Rewarding hustle: MFM is hiring two kids to do video production because they took the job without permission. They heard Sam complain about needing a recording studio and offered to do the work https://twitter.com/DylanJardon/status/1366274333858017282?s=20.
This is how you get the job you want. Don’t send a resume. Do the work instead. Don’t ask for permission.
Why it’s big: These work because it’s at the intersection of many trends: cloud kitchens (no need for expensive restaurant infrastructure), DTC (no need to get costly distribution deals and shelf space) and have virality baked into them.
My Cookie Dealer is estimated to be doing $200k per weekly drop. This is a potential $10m business today.
Formula: Sam breaks down how these companies are going viral, and how you can copy.
Make a side ingredient the main thing (cheese, cookie dough)
Make it in an unusual color (rainbow bagel, rainbow kettle cork, green ketchup, cloud bread)
Make it huge (huge sundae, massive pizza cookie, sushi-rito, massive KitKat)
Frankenfood: combine two different foods (cronut, pancake cereal, donut cereal, cream cheese, bell pepper, desert burger, ramen burger, spaghetti donuts, fairy bread)
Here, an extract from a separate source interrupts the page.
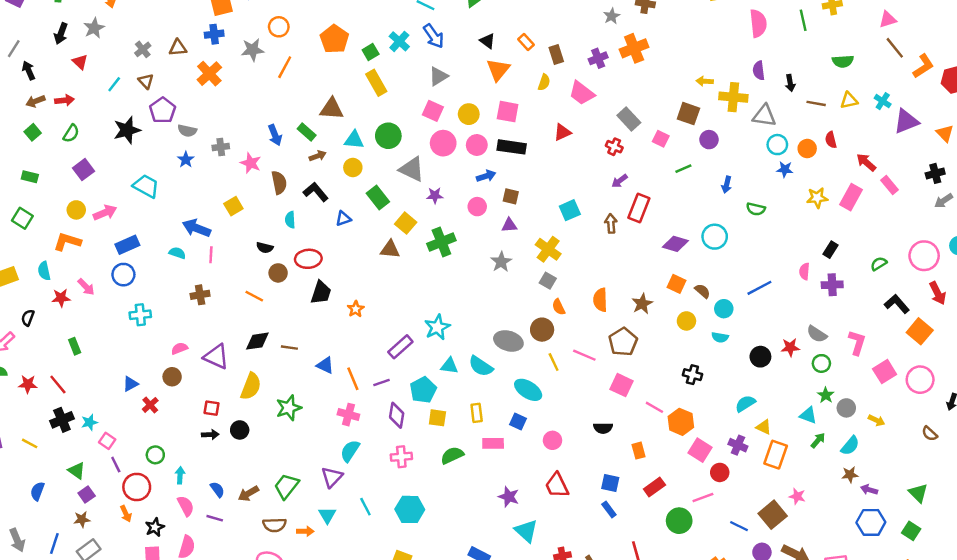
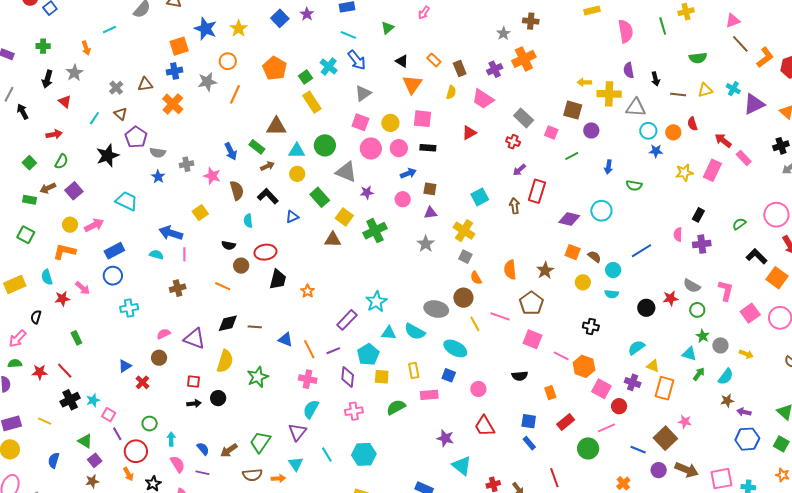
brown arrow: (35, 101) -> (48, 188), moved
black rectangle: (512, 147) -> (428, 148), size x0.7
Food allergy or remove stuff from it (vega ice cream, Banza)
Make junk food or simple food ultra-fancy (tater tots, mozzarella sticks)
Spreadsheet plugins: The guys have talked Chrome plugins and browser extensions in the past, but an overlooked niche is spreadsheet plugins.
Plugins are great businesses because they are sticky and capitalize on an existing platform and user base. They can be light, simple tools that can gain huge adoption quickly.
Tiller Money (https://www.tillerhq.com/): Personal finance nerd Sam loves the simplicity of this plugin. Most people already manage their money on a spreadsheet, Tiller Money just makes it easier to do so.
Supermetrics (https://supermetrics.com/): Marketing data plugin Sam uses. He predicts the business does 8-figures in revenue.
Open salaries
Open salaries: Should companies publish employee salaries? Open salary data is becoming a legal requirement, starting with 🍃 Colorado: "From 2021 employers must disclose pay rates or ranges in job postings for jobs that could be worked in Colorado (including remote)" Source
Open salaries is part of the culture of some companies. Buffer used it as a growth hack. The company continues to publish a lot of it’s financials and all employee salaries.
Companies doing it now:
Glassdoor shows average and anonymous salaries but can be inaccurate They were acquired for $1.2B in 2018. At the time did $170m in revenue with 700 employees
Founded by Rich Barton (we’ve spoken about him a few times before). Famous for saying “Information wants to be free”. Started Zillow, Expedia, and Glassdoor off this principle.
Levels.fyi: A helpful guide to understanding what employees at top tech firms should be making. They even help you negotiate a salary.
Take: Open salaries tend to benefit employees (more transparency means higher, more equal pay) and is more detrimental to employers.
Apple stopped doing it. Buffer has also said it’s not helpful anymore and was only good for initial growth.